● Directions for this task
Bring together every line in the data that includes "peuvent".

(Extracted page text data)

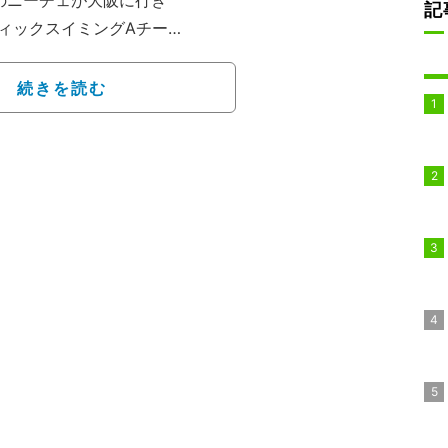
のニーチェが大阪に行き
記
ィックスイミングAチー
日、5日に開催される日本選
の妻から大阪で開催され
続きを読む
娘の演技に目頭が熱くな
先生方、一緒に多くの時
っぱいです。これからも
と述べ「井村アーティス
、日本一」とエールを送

...

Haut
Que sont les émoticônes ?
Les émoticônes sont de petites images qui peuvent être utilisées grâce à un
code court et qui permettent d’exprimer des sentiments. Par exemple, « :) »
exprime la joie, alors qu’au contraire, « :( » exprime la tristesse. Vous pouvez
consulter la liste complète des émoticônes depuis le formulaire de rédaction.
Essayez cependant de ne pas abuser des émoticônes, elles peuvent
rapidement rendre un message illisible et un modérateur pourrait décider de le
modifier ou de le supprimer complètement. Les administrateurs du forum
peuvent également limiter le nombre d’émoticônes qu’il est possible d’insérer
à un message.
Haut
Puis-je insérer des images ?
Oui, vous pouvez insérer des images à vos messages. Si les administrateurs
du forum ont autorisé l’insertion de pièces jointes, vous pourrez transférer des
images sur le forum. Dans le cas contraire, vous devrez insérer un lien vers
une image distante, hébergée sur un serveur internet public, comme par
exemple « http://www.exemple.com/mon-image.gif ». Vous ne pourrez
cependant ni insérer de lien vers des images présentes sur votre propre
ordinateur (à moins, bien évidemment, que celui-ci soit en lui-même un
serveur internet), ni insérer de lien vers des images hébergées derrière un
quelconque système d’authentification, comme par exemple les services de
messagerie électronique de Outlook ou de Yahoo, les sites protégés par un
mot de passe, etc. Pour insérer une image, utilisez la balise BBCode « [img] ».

● Expected answer
Les émoticônes sont de petites images qui peuvent être utilisées grâce à un
Essayez cependant de ne pas abuser des émoticônes, elles peuvent
peuvent également limiter le nombre d’émoticônes qu’il est possible d’insérer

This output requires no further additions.